Isola

The Las Vegas-born musician Ivana Carrescia’s voice flits about the edges of her club tracks like a benevolent ghost. She sings in a downy falsetto that rarely rises above lullaby levels, and she whispers as often as she sings. Her lyrics are mostly just scraps of snapshots, pieces torn from a larger whole and tossed to the wind: the taste of salt, the color blue, flowers in the rain. Much of her time behind the mic yields only wordless expressions—coos, sighs, wisps of tinted air. The first time we hear her voice, 30 seconds into her debut EP’s lead track, “Ischia,” it takes the form of a single reversed syllable, glinting like an apparition before it disappears into velvety dub delay: the echo of a shadow of a specter that haunts a decades-old memory of the dancefloor.

Carrescia used to record under the aliases Ivana XL and Eddi Front, writing wistful, reverb-laden songs for acoustic guitar and piano.

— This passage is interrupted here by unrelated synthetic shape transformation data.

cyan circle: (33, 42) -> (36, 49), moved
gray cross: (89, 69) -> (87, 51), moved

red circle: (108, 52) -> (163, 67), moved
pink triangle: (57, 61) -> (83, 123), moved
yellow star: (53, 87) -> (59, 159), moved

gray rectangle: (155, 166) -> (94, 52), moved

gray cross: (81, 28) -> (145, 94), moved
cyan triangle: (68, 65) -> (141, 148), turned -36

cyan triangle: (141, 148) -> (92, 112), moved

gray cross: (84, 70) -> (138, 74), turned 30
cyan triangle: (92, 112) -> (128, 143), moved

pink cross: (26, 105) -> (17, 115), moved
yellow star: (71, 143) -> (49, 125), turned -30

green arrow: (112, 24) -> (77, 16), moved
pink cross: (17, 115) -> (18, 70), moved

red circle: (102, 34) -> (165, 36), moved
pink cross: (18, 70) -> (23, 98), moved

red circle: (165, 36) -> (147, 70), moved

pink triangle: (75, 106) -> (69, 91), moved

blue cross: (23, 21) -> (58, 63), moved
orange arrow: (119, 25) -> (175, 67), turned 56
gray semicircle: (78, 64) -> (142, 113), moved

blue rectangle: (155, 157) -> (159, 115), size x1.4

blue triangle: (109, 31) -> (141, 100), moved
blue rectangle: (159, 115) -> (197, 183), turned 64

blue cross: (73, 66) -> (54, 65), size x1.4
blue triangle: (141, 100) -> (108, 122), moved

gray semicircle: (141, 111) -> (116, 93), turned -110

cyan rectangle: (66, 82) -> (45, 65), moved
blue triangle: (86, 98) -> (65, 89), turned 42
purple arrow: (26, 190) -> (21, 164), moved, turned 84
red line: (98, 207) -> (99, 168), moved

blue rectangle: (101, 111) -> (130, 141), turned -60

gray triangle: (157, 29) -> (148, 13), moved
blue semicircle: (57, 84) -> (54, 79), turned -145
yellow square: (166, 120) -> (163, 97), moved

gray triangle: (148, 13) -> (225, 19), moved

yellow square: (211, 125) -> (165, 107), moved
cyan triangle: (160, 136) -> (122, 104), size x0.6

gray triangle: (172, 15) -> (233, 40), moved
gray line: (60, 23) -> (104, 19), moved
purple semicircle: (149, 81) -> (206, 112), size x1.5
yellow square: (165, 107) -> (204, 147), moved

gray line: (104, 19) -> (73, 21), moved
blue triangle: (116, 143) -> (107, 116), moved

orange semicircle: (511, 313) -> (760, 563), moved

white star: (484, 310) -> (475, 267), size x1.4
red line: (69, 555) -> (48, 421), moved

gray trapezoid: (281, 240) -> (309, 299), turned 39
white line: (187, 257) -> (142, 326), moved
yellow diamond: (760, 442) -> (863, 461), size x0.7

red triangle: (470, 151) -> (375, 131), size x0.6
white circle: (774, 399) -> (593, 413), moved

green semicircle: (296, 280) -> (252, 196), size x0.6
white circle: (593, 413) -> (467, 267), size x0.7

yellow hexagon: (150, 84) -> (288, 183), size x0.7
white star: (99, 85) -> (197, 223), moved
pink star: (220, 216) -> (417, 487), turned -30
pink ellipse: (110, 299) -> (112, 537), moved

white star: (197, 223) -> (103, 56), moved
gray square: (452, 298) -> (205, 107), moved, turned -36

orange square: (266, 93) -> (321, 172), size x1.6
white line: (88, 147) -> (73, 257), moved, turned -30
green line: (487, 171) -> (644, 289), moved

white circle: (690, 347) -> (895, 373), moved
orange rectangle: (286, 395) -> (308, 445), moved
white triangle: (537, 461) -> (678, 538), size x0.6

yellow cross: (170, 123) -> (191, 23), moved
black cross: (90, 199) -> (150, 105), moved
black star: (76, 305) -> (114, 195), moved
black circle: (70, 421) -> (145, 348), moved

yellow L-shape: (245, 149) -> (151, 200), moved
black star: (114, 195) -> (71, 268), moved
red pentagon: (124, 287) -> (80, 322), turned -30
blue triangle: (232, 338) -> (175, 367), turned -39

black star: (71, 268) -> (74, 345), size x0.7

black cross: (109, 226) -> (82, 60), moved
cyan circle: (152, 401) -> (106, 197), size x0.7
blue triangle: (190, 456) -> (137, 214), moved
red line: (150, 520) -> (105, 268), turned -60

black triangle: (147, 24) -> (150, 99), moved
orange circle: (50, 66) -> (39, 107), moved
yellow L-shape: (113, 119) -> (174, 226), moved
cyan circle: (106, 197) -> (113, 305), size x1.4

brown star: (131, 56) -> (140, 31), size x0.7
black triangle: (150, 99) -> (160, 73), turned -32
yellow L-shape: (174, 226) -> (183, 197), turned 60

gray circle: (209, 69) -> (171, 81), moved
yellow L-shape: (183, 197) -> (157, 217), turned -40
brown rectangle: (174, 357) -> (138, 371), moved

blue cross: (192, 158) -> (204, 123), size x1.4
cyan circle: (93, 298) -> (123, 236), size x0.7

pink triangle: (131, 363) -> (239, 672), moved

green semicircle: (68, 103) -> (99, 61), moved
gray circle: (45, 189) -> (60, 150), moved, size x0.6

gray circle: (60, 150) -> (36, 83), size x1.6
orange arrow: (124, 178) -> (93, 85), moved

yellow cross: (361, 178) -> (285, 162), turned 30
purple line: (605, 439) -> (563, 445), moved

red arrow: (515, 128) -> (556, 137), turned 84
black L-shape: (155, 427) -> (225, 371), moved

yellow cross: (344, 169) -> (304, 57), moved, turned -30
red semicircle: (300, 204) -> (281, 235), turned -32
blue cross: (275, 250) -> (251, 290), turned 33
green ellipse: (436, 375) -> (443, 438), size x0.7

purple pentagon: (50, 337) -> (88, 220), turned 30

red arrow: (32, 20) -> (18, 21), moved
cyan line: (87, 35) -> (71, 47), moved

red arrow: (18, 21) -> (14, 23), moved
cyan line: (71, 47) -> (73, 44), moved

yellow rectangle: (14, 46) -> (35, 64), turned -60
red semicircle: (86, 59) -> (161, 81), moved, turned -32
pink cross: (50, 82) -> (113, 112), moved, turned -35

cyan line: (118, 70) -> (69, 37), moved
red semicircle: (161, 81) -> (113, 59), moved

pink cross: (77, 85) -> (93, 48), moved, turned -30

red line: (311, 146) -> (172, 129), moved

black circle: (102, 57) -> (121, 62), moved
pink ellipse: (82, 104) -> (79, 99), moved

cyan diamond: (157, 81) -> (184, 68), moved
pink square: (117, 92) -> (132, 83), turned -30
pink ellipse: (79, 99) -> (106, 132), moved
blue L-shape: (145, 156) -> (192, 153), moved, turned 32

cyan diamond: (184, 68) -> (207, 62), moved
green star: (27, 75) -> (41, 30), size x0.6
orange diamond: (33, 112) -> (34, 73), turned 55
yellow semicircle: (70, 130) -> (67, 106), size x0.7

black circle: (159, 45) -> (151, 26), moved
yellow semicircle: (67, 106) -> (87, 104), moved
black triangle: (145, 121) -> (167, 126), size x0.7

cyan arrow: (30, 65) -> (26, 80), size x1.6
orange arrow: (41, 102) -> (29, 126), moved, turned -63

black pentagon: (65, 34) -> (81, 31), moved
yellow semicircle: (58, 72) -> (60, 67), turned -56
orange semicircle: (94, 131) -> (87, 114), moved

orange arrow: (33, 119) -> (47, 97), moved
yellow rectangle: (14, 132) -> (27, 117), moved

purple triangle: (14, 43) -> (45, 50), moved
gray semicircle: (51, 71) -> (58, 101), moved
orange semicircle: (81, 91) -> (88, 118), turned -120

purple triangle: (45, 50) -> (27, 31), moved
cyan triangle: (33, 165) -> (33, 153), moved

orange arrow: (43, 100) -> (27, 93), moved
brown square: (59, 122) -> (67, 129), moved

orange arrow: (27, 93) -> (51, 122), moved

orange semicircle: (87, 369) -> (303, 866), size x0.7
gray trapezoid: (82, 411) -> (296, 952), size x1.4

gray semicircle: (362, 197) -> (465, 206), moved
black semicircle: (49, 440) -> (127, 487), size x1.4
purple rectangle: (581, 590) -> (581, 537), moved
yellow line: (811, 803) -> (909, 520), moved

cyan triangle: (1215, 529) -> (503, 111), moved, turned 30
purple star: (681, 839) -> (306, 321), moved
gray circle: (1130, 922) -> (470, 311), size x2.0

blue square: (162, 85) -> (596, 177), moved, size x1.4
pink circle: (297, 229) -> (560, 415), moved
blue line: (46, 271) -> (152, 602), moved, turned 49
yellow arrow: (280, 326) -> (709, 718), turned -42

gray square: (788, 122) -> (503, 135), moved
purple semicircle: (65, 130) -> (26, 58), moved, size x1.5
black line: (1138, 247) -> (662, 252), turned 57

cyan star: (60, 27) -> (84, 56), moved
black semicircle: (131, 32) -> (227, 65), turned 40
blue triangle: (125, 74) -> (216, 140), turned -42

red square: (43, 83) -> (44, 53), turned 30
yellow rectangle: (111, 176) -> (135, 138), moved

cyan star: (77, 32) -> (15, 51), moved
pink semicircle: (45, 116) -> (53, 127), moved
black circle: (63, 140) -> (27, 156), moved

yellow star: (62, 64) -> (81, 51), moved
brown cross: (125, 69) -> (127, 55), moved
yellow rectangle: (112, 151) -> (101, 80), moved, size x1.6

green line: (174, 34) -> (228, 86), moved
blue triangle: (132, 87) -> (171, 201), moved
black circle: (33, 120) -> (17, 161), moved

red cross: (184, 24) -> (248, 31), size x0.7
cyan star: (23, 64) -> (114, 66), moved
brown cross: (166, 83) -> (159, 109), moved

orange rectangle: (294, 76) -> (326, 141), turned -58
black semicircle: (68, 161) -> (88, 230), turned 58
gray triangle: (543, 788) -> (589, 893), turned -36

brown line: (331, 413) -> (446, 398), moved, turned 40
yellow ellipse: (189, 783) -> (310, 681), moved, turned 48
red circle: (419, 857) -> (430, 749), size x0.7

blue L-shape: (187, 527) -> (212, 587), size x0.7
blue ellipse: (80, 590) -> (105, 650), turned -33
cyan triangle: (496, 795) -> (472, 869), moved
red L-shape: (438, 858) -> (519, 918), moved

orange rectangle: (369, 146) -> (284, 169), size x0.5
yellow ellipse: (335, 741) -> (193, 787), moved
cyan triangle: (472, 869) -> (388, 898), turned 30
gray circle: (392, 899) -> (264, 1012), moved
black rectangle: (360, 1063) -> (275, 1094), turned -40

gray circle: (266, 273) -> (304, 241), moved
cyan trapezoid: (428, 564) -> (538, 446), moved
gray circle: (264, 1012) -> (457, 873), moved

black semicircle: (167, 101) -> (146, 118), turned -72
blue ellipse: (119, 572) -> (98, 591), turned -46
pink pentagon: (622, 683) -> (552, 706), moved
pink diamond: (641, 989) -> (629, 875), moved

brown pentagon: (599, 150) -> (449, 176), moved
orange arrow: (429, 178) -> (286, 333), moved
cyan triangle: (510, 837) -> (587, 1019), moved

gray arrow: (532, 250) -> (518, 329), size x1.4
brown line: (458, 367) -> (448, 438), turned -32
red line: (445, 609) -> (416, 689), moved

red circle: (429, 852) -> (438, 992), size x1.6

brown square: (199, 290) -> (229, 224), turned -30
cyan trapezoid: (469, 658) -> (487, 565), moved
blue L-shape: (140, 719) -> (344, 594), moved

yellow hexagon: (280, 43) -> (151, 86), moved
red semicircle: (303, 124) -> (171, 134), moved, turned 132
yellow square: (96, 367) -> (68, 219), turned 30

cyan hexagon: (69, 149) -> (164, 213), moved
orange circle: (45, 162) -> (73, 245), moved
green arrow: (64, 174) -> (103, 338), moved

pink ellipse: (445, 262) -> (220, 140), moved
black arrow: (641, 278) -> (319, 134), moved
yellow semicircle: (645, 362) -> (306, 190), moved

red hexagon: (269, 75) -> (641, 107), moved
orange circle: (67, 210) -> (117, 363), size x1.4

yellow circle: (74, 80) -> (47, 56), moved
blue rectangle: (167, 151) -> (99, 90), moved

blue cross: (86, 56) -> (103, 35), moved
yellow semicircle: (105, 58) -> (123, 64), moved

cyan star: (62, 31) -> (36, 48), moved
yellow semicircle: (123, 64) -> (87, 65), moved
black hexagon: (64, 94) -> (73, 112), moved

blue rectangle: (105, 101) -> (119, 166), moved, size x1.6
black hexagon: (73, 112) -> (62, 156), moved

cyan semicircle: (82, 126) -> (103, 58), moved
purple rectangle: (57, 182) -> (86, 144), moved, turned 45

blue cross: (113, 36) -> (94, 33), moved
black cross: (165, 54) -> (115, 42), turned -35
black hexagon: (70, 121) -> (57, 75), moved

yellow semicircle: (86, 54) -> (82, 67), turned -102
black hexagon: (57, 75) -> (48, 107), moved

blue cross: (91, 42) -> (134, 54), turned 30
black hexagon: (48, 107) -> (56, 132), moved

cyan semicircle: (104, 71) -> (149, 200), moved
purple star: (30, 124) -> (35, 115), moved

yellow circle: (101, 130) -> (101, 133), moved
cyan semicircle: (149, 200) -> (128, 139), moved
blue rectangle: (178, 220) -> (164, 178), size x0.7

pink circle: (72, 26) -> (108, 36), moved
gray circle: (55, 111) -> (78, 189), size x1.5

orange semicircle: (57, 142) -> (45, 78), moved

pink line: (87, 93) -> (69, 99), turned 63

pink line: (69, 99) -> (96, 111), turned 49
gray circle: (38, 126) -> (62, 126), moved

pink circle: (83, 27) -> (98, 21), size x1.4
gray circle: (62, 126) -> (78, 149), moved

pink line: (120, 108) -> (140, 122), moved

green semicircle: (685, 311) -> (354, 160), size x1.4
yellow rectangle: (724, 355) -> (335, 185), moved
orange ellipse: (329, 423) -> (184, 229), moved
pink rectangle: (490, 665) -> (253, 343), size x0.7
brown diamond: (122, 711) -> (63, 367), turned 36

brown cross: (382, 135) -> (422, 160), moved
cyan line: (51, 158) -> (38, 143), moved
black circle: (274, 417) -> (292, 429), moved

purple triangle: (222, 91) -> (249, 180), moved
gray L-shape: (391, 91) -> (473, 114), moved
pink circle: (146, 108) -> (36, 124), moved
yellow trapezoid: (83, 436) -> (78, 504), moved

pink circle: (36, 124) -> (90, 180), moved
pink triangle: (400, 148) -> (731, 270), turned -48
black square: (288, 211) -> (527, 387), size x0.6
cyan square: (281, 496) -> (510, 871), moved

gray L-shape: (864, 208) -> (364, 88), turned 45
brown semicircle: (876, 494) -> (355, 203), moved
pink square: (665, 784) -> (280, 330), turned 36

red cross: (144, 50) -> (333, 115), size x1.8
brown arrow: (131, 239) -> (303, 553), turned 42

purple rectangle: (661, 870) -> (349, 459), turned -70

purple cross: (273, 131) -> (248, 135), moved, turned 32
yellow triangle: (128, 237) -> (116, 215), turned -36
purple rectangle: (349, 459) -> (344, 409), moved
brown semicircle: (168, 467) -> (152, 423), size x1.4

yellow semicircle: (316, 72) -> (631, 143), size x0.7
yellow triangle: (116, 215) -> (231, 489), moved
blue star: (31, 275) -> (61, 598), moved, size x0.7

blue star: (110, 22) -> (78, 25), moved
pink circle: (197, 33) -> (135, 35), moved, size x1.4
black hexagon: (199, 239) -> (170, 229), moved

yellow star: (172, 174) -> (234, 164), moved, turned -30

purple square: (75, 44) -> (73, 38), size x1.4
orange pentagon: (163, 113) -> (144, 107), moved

Singing of angels, bad breakups, and the Lone Star State, she evoked the watery melancholy of Cat Power and the retro fantasies of Lana Del Rey, her voice faint as a sun-bleached photograph, her upright sounding like it had been through a hurricane or two. She reappeared in 2016 as Gioia with a strikingly different proposition, wrapping breathy singing in abstracted atmospheres and electronic throb—a homegrown style not too far from what Kelly Lee Owens was doing around the same time. But Carrescia’s debut outing as Isola marks an even bigger shift, embracing the rich, moody sound of turn-of-the-millennium deep house.

As she did on Gioia’s lone EP, Carrescia wrote and recorded her Isola debut in collaboration with Godmode head Nick Sylvester (a former Pitchfork contributor). Working remotely between Vegas and Los Angeles, the two exchanged ideas, condensing and arranging their sprawling raw materials—improvised synth jams, homemade soundbanks, tape manipulations, ad-hoc vocals—into streamlined forms. Like Godmode releases from Shamir, Yaeji, and Channel Tres, EP1 stakes out a middle ground between pop and dance music, pairing the melodies of the former with the enveloping flow of the latter. But Isola’s music might be the most unreservedly club-focused of her labelmates’ output—or at the very least, the most narrowly focused on a specific set of references.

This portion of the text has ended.